If you recently bought baby products from Babies”R”Us and were dismayed by the high prices of such products, you are not alone. On July 15, 2009, a federal judge in Pennsylvania granted class action status to a lawsuit filed against a division of popular toy and baby goods store Toys”R”Us Inc. The lawsuit alleges that the store conspired with merchants to fix prices on many items sold at their Babies”R”Us chain.
The lawsuit charges that Babies”R”Us worked with various manufacturers to keep competitors, especially those that sell items online at discounts, from offering reduced prices to customers. They allege that doing this forced shoppers to pay more while preserving business at the chain and reducing competition.
What Is a Class Action Lawsuit?
A class action lawsuit is a form of a lawsuit where a large group of people collectively bring a claim to court. A few people, or “plaintiffs,” act as representatives of the larger group, or class.
To bring such a claim, a suit is filed with one or several named representatives on behalf of the proposed class. The proposed class must consist of a group of individuals that have suffered a common injury or injures.

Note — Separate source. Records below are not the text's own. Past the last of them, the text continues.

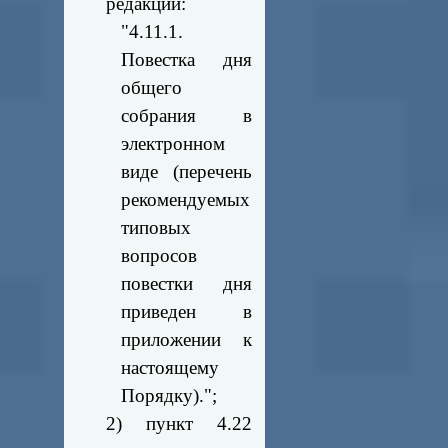
редакции:
"4.11.1.
Повестка дня
общего
собрания в
электронном
виде (перечень
рекомендуемых
типовых
вопросов
повестки дня
приведен в
приложении к
настоящему
Порядку).";
2) пункт 4.22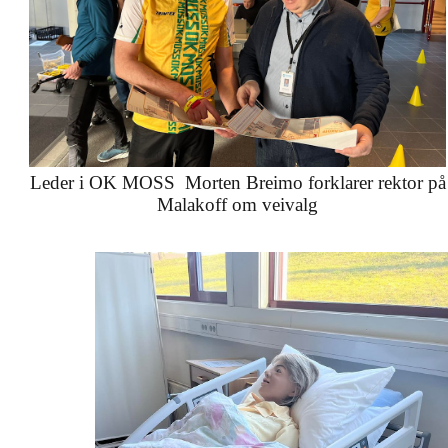
Leder i OK MOSS Morten Breimo forklarer rektor på
Malakoff om veivalg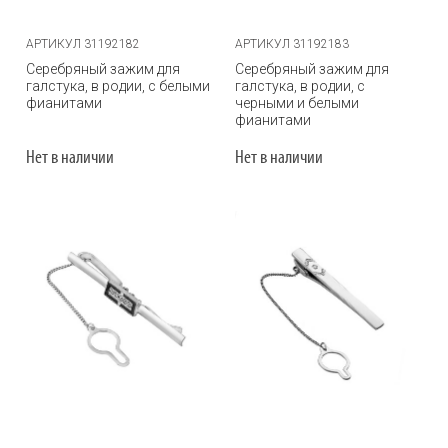
АРТИКУЛ 31192182
АРТИКУЛ 31192183
Серебряный зажим для
Серебряный зажим для
галстука, в родии, с белыми
галстука, в родии, с
фианитами
черными и белыми
фианитами
Нет в наличии
Нет в наличии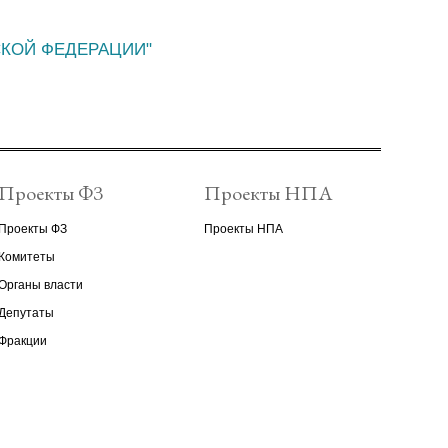
СКОЙ ФЕДЕРАЦИИ"
Проекты ФЗ
Проекты НПА
Проекты ФЗ
Проекты НПА
Комитеты
Органы власти
Депутаты
Фракции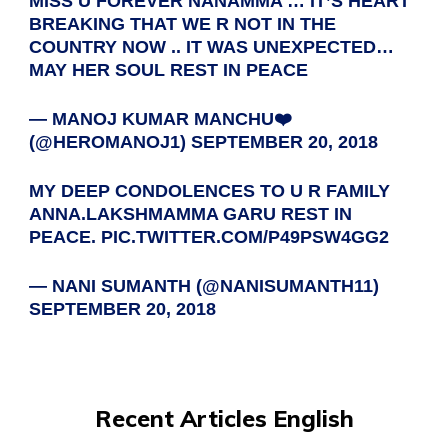
MISS U FOREVER NANAMMA … IT’S HEART
BREAKING THAT WE R NOT IN THE
COUNTRY NOW .. IT WAS UNEXPECTED…
MAY HER SOUL REST IN PEACE
— MANOJ KUMAR MANCHU❤️
(@HEROMANOJ1)
SEPTEMBER 20, 2018
MY DEEP CONDOLENCES TO U R FAMILY
ANNA.LAKSHMAMMA GARU REST IN
PEACE.
PIC.TWITTER.COM/P49PSW4GG2
— NANI SUMANTH (@NANISUMANTH11)
SEPTEMBER 20, 2018
Recent Articles English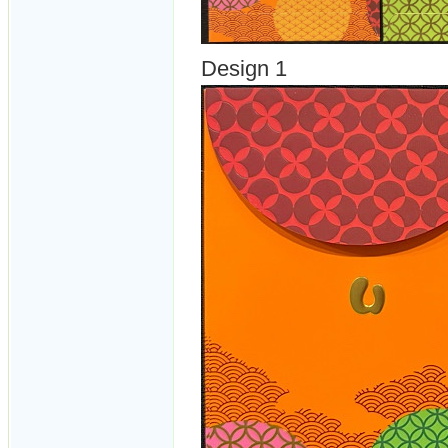
Design 1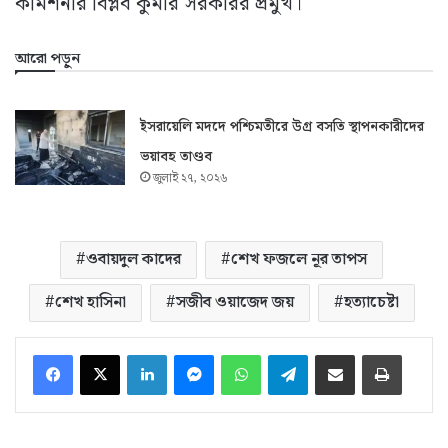
কমিশনার বিপ্লব কুমার সরকারর প্রমুখ।
আরো পড়ুন
ইসরায়েলি মদদে পশ্চিমতীরে উগ্র বসতি স্থাপনকারীদের
ভয়াবহ তাণ্ডব
জুলাই ২৭, ২০২৬
ওবায়দুল কাদের
শেখ ফজলে নূর তাপস
শেখ হাসিনা
সজীব ওয়াজেদ জয়
হত্যাচেষ্টা
LinkedIn
Messenger
WhatsApp
Telegram
ইমেইলে শেয়ার করুন
প্রিন্ট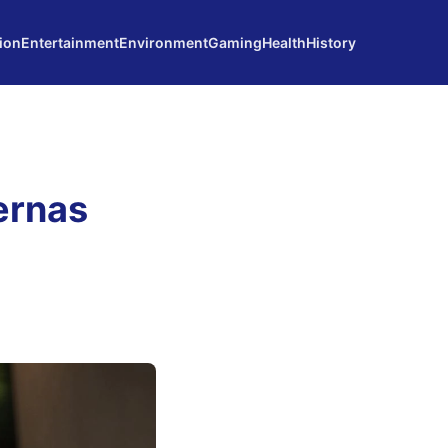
ion
Entertainment
Environment
Gaming
Health
History
ernas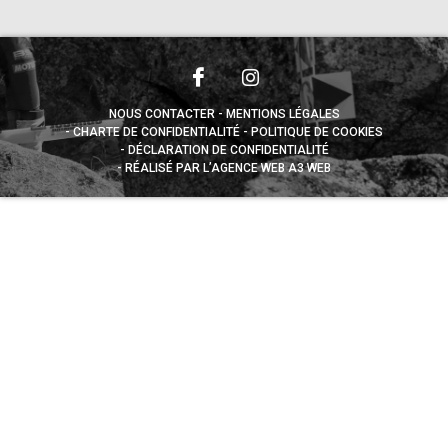
NOUS CONTACTER
MENTIONS LÉGALES
CHARTE DE CONFIDENTIALITÉ
POLITIQUE DE COOKIES
DÉCLARATION DE CONFIDENTIALITÉ
RÉALISÉ PAR L’AGENCE WEB A3 WEB
Appuyez sur le bouton partager en bas de votre
navigateur, puis sur "Sur l'écran d'accueil" pour obtenir le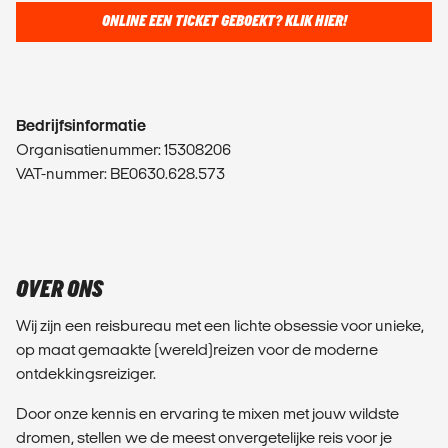
ONLINE EEN TICKET GEBOEKT? KLIK HIER!
Bedrijfsinformatie
Organisatienummer: 15308206
VAT-nummer: BE0630.628.573
OVER ONS
Wij zijn een reisbureau met een lichte obsessie voor unieke,
op maat gemaakte (wereld)reizen voor de moderne
ontdekkingsreiziger.
Door onze kennis en ervaring te mixen met jouw wildste
dromen, stellen we de meest onvergetelijke reis voor je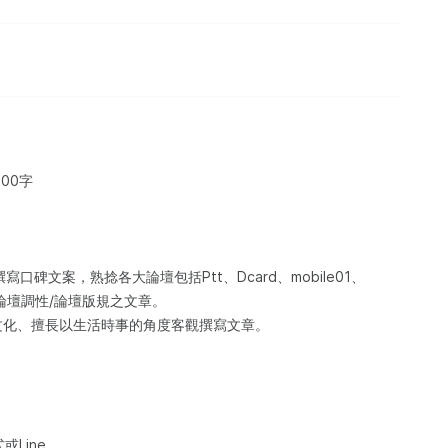
00字
口碑文案，熟捻各大論壇包括Ptt、Dcard、mobile01、
合論壇調性/論壇版規之文章。
文化、擅長以生活時事的角度客觀撰寫文章。
Line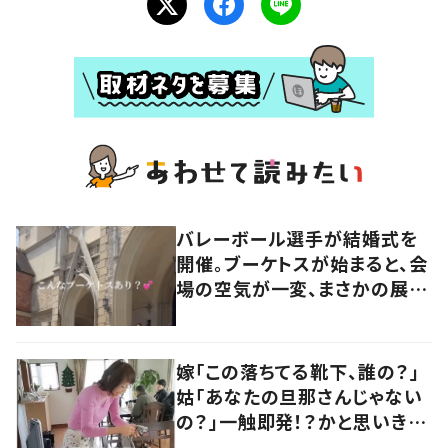
バレーボール選手が結婚式を
開催。ブーケトスが始まると、会
場の空気が一変、まさかの展開
に……！？「すごい惹かれまし
た！」「カッコいい」「ビックリ」
嫁「この落ちてる靴下、誰の？」
姑「あなたの旦那さんじゃない
の？」一触即発！？かと思いき
や…持ち主が判明し「声だして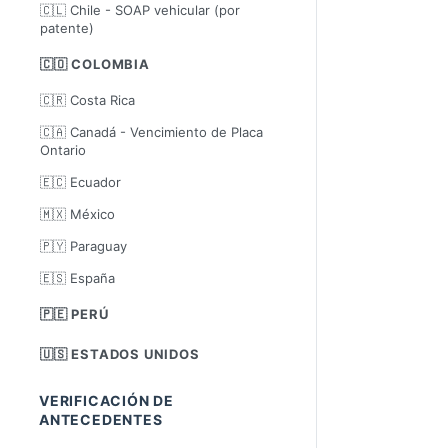
🇨🇱 Chile - SOAP vehicular (por
patente)
🇨🇴 COLOMBIA
🇨🇷 Costa Rica
🇨🇦 Canadá - Vencimiento de Placa
Ontario
🇪🇨 Ecuador
🇲🇽 México
🇵🇾 Paraguay
🇪🇸 España
🇵🇪 PERÚ
🇺🇸 ESTADOS UNIDOS
VERIFICACIÓN DE
ANTECEDENTES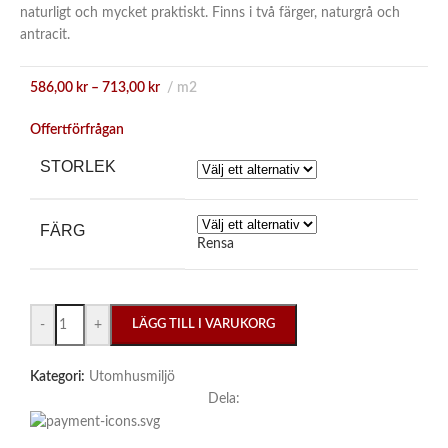
naturligt och mycket praktiskt. Finns i två färger, naturgrå och
antracit.
586,00
kr
–
713,00
kr
m2
Offertförfrågan
STORLEK
FÄRG
Rensa
-
+
LÄGG TILL I VARUKORG
Kategori:
Utomhusmiljö
Dela: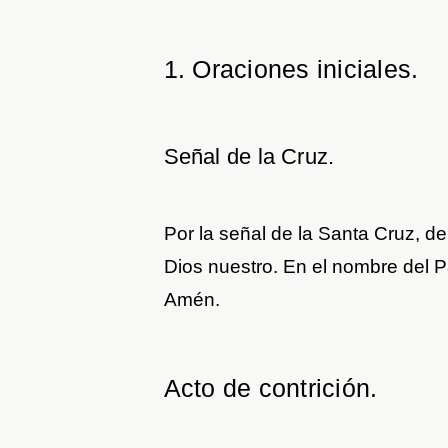
1. Oraciones iniciales.
Señal de la Cruz.
Por la señal de la Santa Cruz, d
Dios nuestro. En el nombre del Pa
Amén.
Acto de contrición.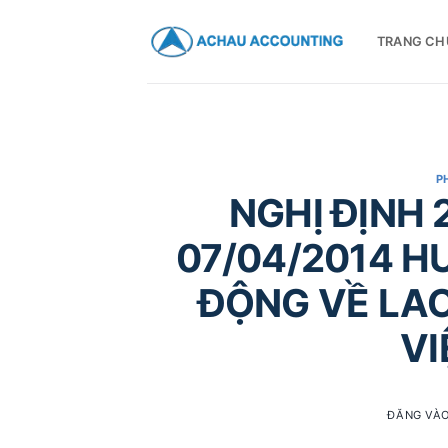
TRANG CH
P
NGHỊ ĐỊNH 
07/04/2014 H
ĐỘNG VỀ LAO
VI
ĐĂNG VÀ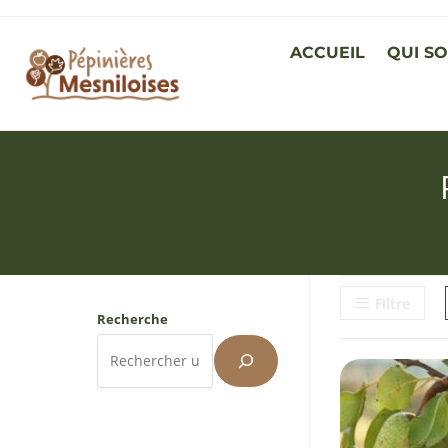
ACCUEIL
QUI S
Filtre
Recherche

After the complaint is filed, the lawyers file a motion to have the class “certified.” The judge will then determine if the proposed class meets the standards for class certification.
If so, such as in the Toys”R”Us suit, the few named plaintiffs will go to trial as a representative class and participate in all law and plaintiff-related activities. The other members of the class, who weren’t named in the suit, won’t have to participate in the trial, but will get a part of the award.
In the Toys”R”Us case, the judge’s decision allows 10 individuals to represent thousands of other consumers across the country who bought products from Babies”R”Us chains. They will go to trial to prove that items sold by Babies”R”Us between 2001-2006 were controlled by minimum-pricing agreements. These goods include strollers, high chairs, car seats and breast bumps.